___ EXERCISE DATA

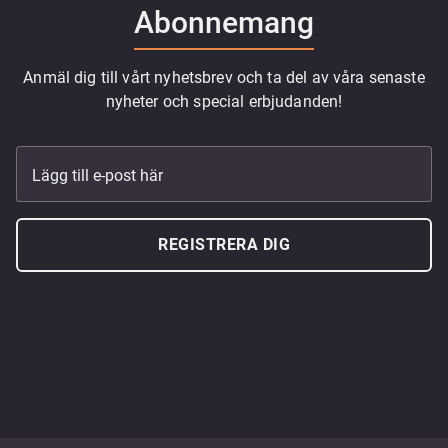
Abonnemang
Anmäl dig till vårt nyhetsbrev och ta del av våra senaste
nyheter och special erbjudanden!
Lägg till e-post här
REGISTRERA DIG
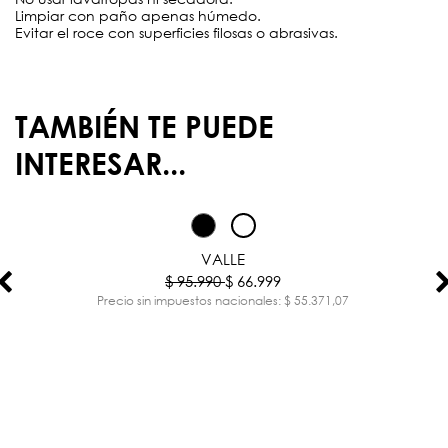
Limpiar con paño apenas húmedo.
Evitar el roce con superficies filosas o abrasivas.
TAMBIÉN TE PUEDE
INTERESAR...
-30%
VALLE
$ 95.990
$ 66.999
Precio sin impuestos nacionales: $ 55.371,07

______

Take the entries above and set them down exactly, minus the pictures.

**ANSWER FOR THE TASK:**
Abonnemang
Anmäl dig till vårt nyhetsbrev och ta del av våra senaste
nyheter och special erbjudanden!
Lägg till e-post här
REGISTRERA DIG
Limpiar con paño apenas húmedo.
Evitar el roce con superficies filosas o abrasivas.
TAMBIÉN TE PUEDE
INTERESAR...
-30%
VALLE
$ 95.990
$ 66.999
Precio sin impuestos nacionales: $ 55.371,07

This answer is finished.